Ambas hipóteses parecem não se aplicar no seu caso, porque sua rigidez sem concessões, mesmo para com os amigos que o nomearam, não lhe permitiria trilhar esse caminho. Sua chegada ao topo do poder no Judiciário se deu por sorte, pela confluência de sua carreira brilhante e sua cor pelo interesse do presidente Lula em indicar um negro para a Corte. Se fosse branco, com a mesma carreira e mesmo utilizando relações políticas com amigos do presidente, certamente não teria a mesma sorte.
Esse “determinismo retroativo”, cunhado pelo jornalista da The New Yorker, Malcom Gladwell, que se mete a reconstruir o passado sem considerar outras tantas variáveis, não serve para a nada e não leva a lugar algum. Mas onde quero chegar é que homens intransigentes como Joaquim Barbosa só são promovidos em sistemas onde a disputa, a troca e a barganha não são determinantes. Ou que privilegiam, antes, o rodízio, a tradição e a longevidade.

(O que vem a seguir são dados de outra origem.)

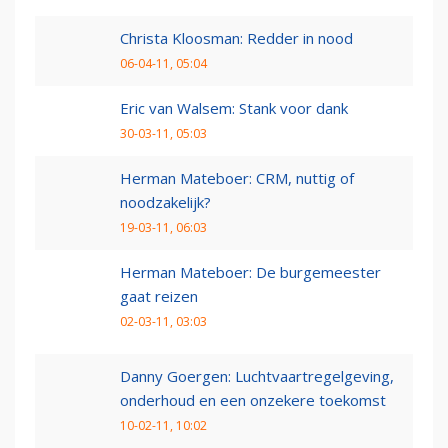
Christa Kloosman: Redder in nood
06-04-11, 05:04
Eric van Walsem: Stank voor dank
30-03-11, 05:03
Herman Mateboer: CRM, nuttig of
noodzakelijk?
19-03-11, 06:03
Herman Mateboer: De burgemeester
gaat reizen
02-03-11, 03:03
Danny Goergen: Luchtvaartregelgeving,
onderhoud en een onzekere toekomst
10-02-11, 10:02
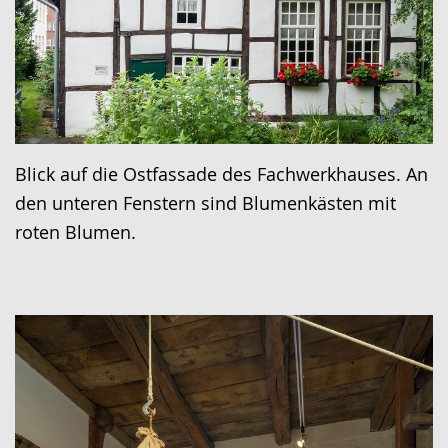
Blick auf die Ostfassade des Fachwerkhauses. An
den unteren Fenstern sind Blumenkästen mit
roten Blumen.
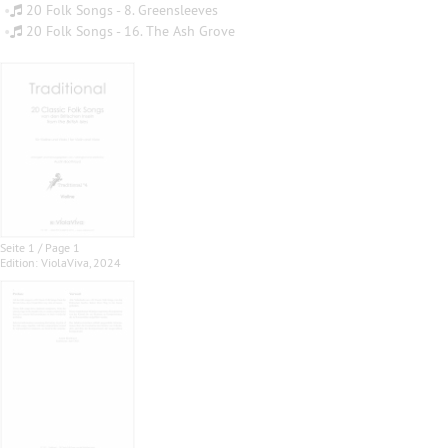
•
20 Folk Songs - 8. Greensleeves
•
20 Folk Songs - 16. The Ash Grove
Seite 1 / Page 1
Edition: ViolaViva, 2024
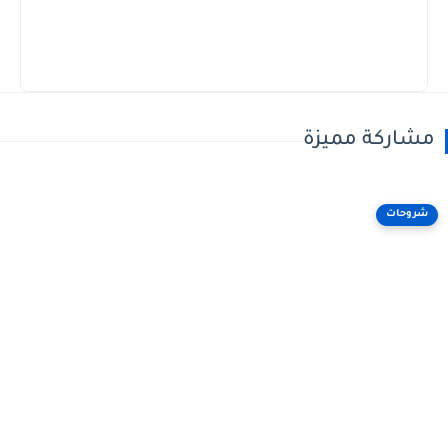
مشاركة مميزة
شروحات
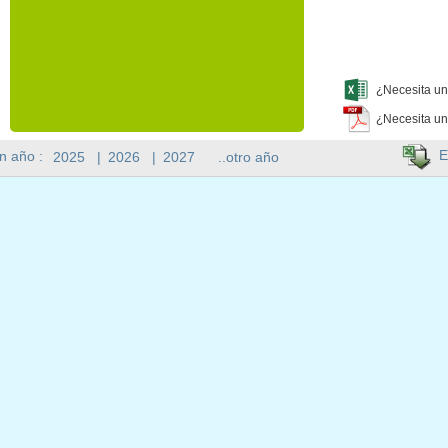
¿Necesita un
¿Necesita un
E
n año :
2025
|
2026
|
2027
..otro año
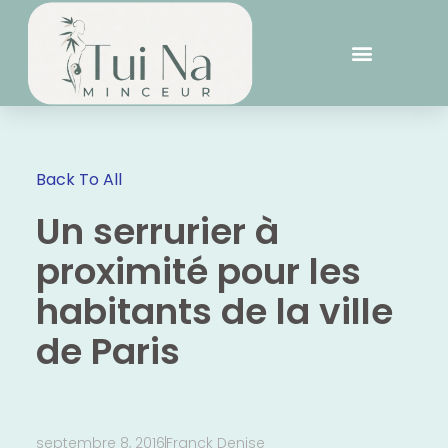
Back To All
Un serrurier à
proximité pour les
habitants de la ville
de Paris
septembre 8, 2016
Franck Denise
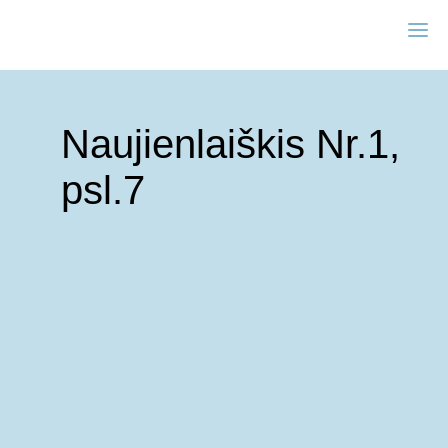
Naujienlaiškis Nr.1,
psl.7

Como o Judiciário, onde só se entra por concurso e só se é promovido por tempo. Juízes não disputam cargo, não têm hierarquia, não aceitam ordens, não precisam cortejar nada além de suas consciências e se aposentam com salário vitalício. Seria ingênuo achar que, lá dentro, também não existam manobras políticas para promoção dos mais amigos ou dos mais espertos. Mas o sistema é construído de tal forma que, se não chegarem a lugar algum do topo do poder, por rodízio, idade ou morte, acabam muito bem aposentados aos 70 anos.
Políticos têm em geral bronca dos juízes porque, diferente deles, precisam se submeter a um vestibular caro e complicado a cada quatro anos para se manterem no cargo. Não passam da próxima eleição se não fizerem concessões, que seja um sorriso, até para o padeiro da esquina. Não conseguem funções importantes dentro do poder, obras do governo ou patrocínio empresarial para as próximas eleições se não venderem o voto. Não gozam férias durante o recesso, porque não há como ser político sem sê-lo por 24 horas, e suas aposentadorias, proporcionais, dependem de um instituto próprio.

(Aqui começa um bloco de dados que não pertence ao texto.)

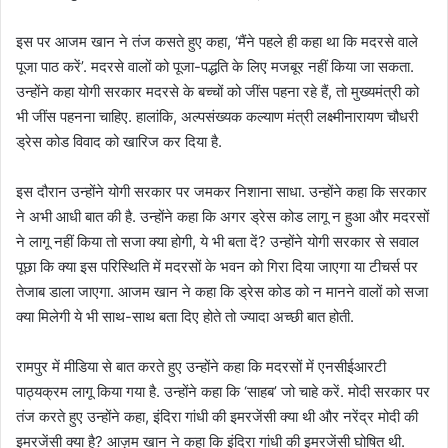
इस पर आजम खान ने तंज कसते हुए कहा, ‘मैंने पहले ही कहा था कि मदरसे वाले
पूजा पाठ करें’. मदरसे वालों को पूजा-पद्धति के लिए मजबूर नहीं किया जा सकता.
उन्होंने कहा योगी सरकार मदरसे के बच्चों को जींस पहना रहे हैं, तो मुख्यमंत्री को
भी जींस पहनना चाहिए. हालांकि, अल्पसंख्यक कल्याण मंत्री लक्ष्मीनारायण चौधरी
ड्रेस कोड विवाद को खारिज कर दिया है.
इस दौरान उन्होंने योगी सरकार पर जमकर निशाना साधा. उन्होंने कहा कि सरकार
ने अभी आधी बात की है. उन्होंने कहा कि अगर ड्रेस कोड लागू न हुआ और मदरसों
ने लागू नहीं किया तो सजा क्या होगी, ये भी बता दें? उन्होंने योगी सरकार से सवाल
पूछा कि क्या इस परिस्थिति में मदरसों के भवन को गिरा दिया जाएगा या टीचर्स पर
तेजाब डाला जाएगा. आजम खान ने कहा कि ड्रेस कोड को न मानने वालों को सजा
क्या मिलेगी ये भी साथ-साथ बता दिए होते तो ज्यादा अच्छी बात होती.
रामपुर में मीडिया से बात करते हुए उन्होंने कहा कि मदरसों में एनसीईआरटी
पाठ्यक्रम लागू किया गया है. उन्होंने कहा कि ‘साहब’ जो चाहे करें. मोदी सरकार पर
तंज करते हुए उन्होंने कहा, इंदिरा गांधी की इमरजेंसी क्या थी और नरेंद्र मोदी की
इमरजेंसी क्या है? आज़म खान ने कहा कि इंदिरा गांधी की इमरजेंसी घोषित थी.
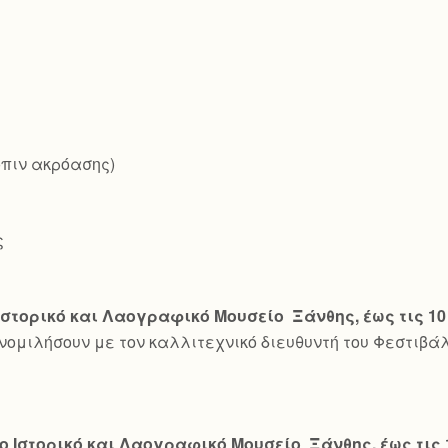
όπιν ακρόασης)
ς
Ιστορικό και Λαογραφικό Μουσείο Ξάνθης, έως τις 10
υνομιλήσουν με τον καλλιτεχνικό διευθυντή του Φεστιβά
ο Ιστορικό και Λαογραφικό Μουσείο Ξάνθης, έως τις 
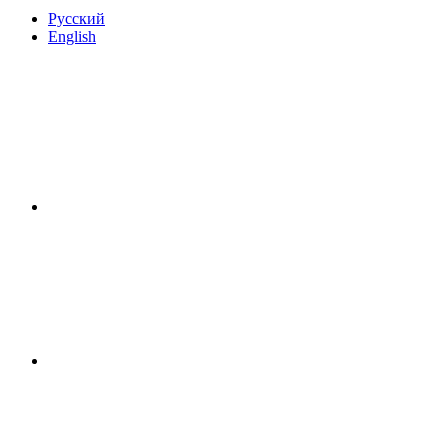
Русский
English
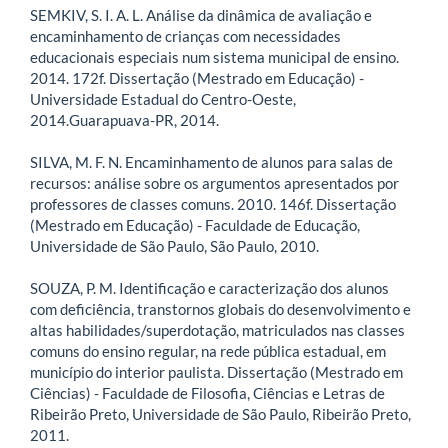
SEMKIV, S. I. A. L. Análise da dinâmica de avaliação e
encaminhamento de crianças com necessidades
educacionais especiais num sistema municipal de ensino.
2014. 172f. Dissertação (Mestrado em Educação) -
Universidade Estadual do Centro-Oeste,
2014.Guarapuava-PR, 2014.
SILVA, M. F. N. Encaminhamento de alunos para salas de
recursos: análise sobre os argumentos apresentados por
professores de classes comuns. 2010. 146f. Dissertação
(Mestrado em Educação) - Faculdade de Educação,
Universidade de São Paulo, São Paulo, 2010.
SOUZA, P. M. Identificação e caracterização dos alunos
com deficiência, transtornos globais do desenvolvimento e
altas habilidades/superdotação, matriculados nas classes
comuns do ensino regular, na rede pública estadual, em
município do interior paulista. Dissertação (Mestrado em
Ciências) - Faculdade de Filosofia, Ciências e Letras de
Ribeirão Preto, Universidade de São Paulo, Ribeirão Preto,
2011.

Melhor pensar assim: se entrasse para um sindicato, Joaquim Barbosa não passaria de assessor jurídico. Não por suas qualidades, mas pela sua dificuldade nata de fazer barganhas. Se fizesse, crescesse, saltasse cargos e chegasse ao topo, não seria Joaquim Barbosa.

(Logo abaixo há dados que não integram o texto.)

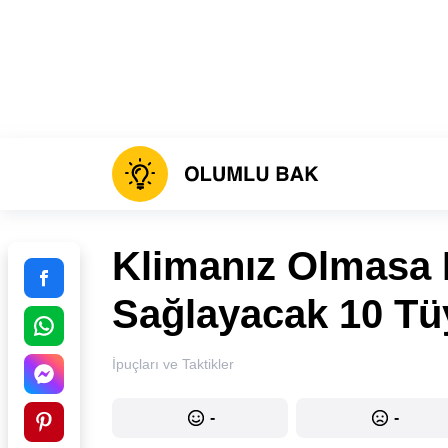
Klimanız Olmasa B
Sağlayacak 10 Tü
İpuçları ve Taktikler
-
-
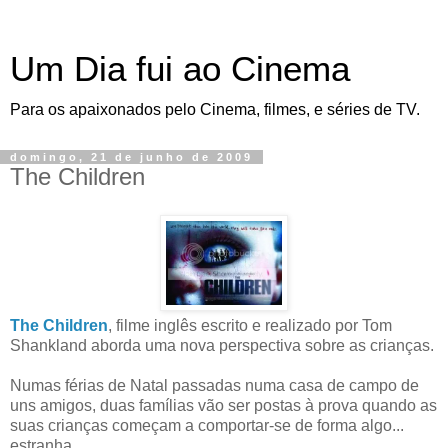
Um Dia fui ao Cinema
Para os apaixonados pelo Cinema, filmes, e séries de TV.
domingo, 21 de junho de 2009
The Children
The Children
, filme inglês escrito e realizado por Tom
Shankland aborda uma nova perspectiva sobre as crianças.
Numas férias de Natal passadas numa casa de campo de
uns amigos, duas famílias vão ser postas à prova quando as
suas crianças começam a comportar-se de forma algo...
estranha.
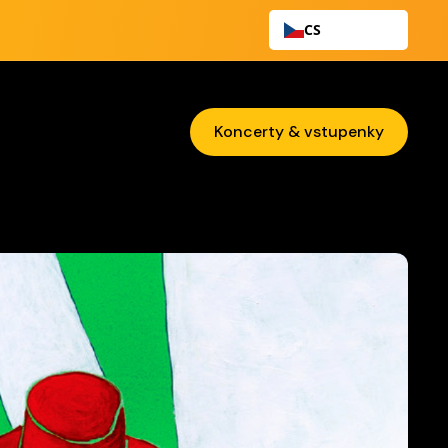
CS
Koncerty & vstupenky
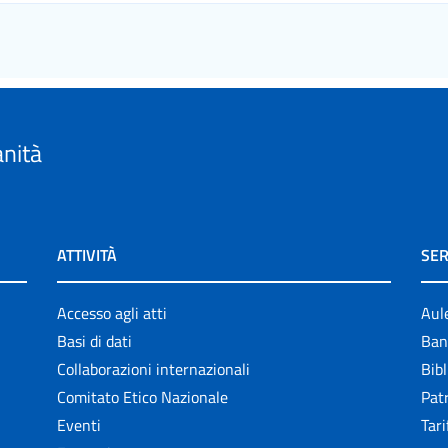
anità
ATTIVITÀ
SER
Accesso agli atti
Aul
Basi di dati
Ban
Collaborazioni internazionali
Bibl
Comitato Etico Nazionale
Patr
Eventi
Tari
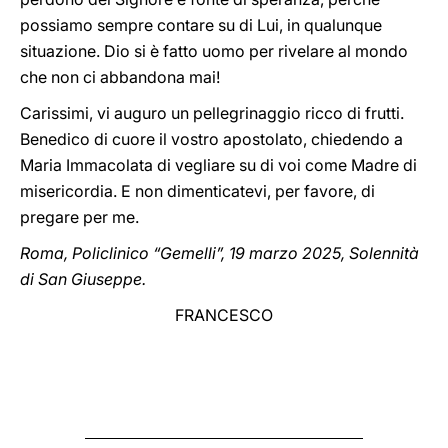
possiamo sempre contare su di Lui, in qualunque
situazione. Dio si è fatto uomo per rivelare al mondo
che non ci abbandona mai!
Carissimi, vi auguro un pellegrinaggio ricco di frutti.
Benedico di cuore il vostro apostolato, chiedendo a
Maria Immacolata di vegliare su di voi come Madre di
misericordia. E non dimenticatevi, per favore, di
pregare per me.
Roma, Policlinico “Gemelli”, 19 marzo 2025, Solennità
di San Giuseppe.
FRANCESCO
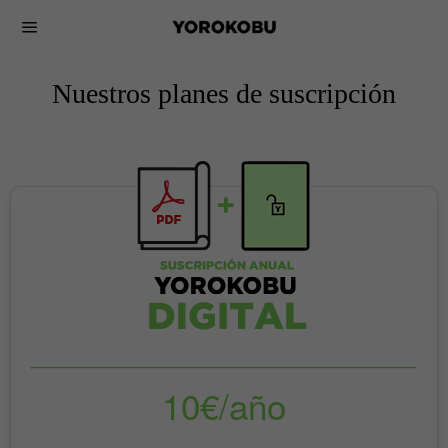
Nuestros planes de suscripción
10€/año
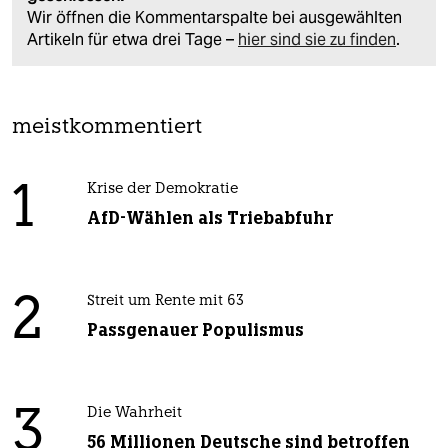
Wir öffnen die Kommentarspalte bei ausgewählten
Artikeln für etwa drei Tage –
hier sind sie zu finden
.
meistkommentiert
1
Krise der Demokratie
AfD-Wählen als Triebabfuhr
2
Streit um Rente mit 63
Passgenauer Populismus
3
Die Wahrheit
56 Millionen Deutsche sind betroffen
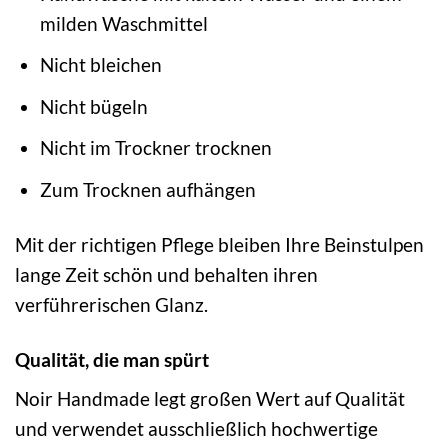
milden Waschmittel
Nicht bleichen
Nicht bügeln
Nicht im Trockner trocknen
Zum Trocknen aufhängen
Mit der richtigen Pflege bleiben Ihre Beinstulpen
lange Zeit schön und behalten ihren
verführerischen Glanz.
Qualität, die man spürt
Noir Handmade legt großen Wert auf Qualität
und verwendet ausschließlich hochwertige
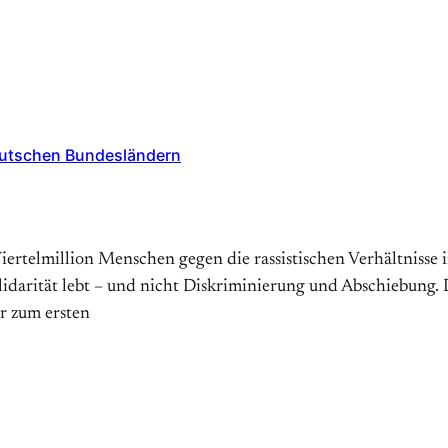
eutschen Bundesländern
ertelmillion Menschen gegen die rassistischen Verhältnisse i
Solidarität lebt – und nicht Diskriminierung und Abschiebung
r zum ersten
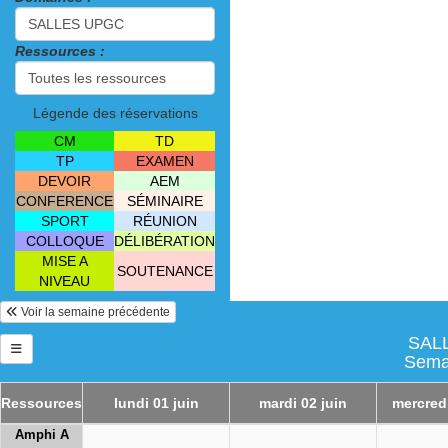
Ressources :
Légende des réservations
CM
TD
TP
EXAMEN
DEVOIR
AEM
CONFERENCE
SÉMINAIRE
SPORT
RÉUNION
COLLOQUE
DÉLIBÉRATION
MISE A
SOUTENANCE
NIVEAU
Voir la semaine précédente
SALL
Semai
Ressources
lundi 01 juin
mardi 02 juin
mercredi
Amphi A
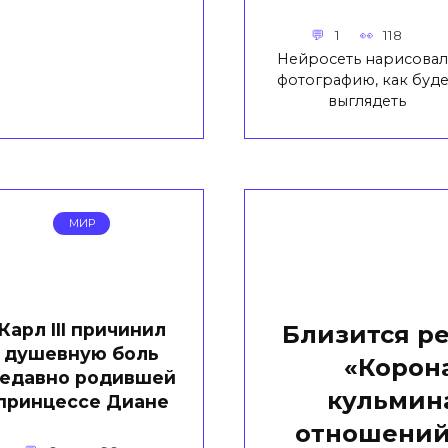
1
118
Нейросеть нарисовал
фотографию, как буде
выглядеть
МИР
Карл III причинил
Близится ре
душевную боль
«Корона
едавно родившей
кульмин
принцессе Диане
отношений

Chegando lá, a presidente da República, por exemplo, seria diferente de Lula? Conseguiria sobreviver sem fazer concessões desabridas com os políticos, os empresários e diabo a quatro, que é a pauta do poder nesse país das capitanias hereditárias?
Bom. Aí cabe uma outra longa discussão, que tem a ver com governantes maiores ou menores, estadistas ou políticos, homens de espírito público ou mequetrefes. Os grandes, os estadistas e os de espírito público, de ilibada rigidez, como se sabe, conseguem negociar no varejo sem perder de vista um projeto de nação.
Como eu disse no meu livro O Dossiê Rubicão sobre Tancredo Neves, o estadista que não tivemos pela morte prematura,
“o que o diferencia dos demais de sua classe é a capacidade de sobrepor as grandes causas às miudezas, uma visão de mundo às contingências da hora, um projeto de longo prazo às mesquinharias do curto. É um otimista cínico que parece saber o valor de uma nomeação de uma professora e conhecia como poucos as fraquezas de seus semelhantes, mas que também sabe conjugar o varejo com o atacado e sobrepor à miséria de seus semelhantes as grandezas de seu espírito e de sua visão do mundo”.
Ser bom político neste país atrasado passa por isso. A Joaquim Barbosa talvez faltasse o jogo de cintura necessário. A Lula, para o bem ou mal, talvez mais para o mal, parece ter sobrado.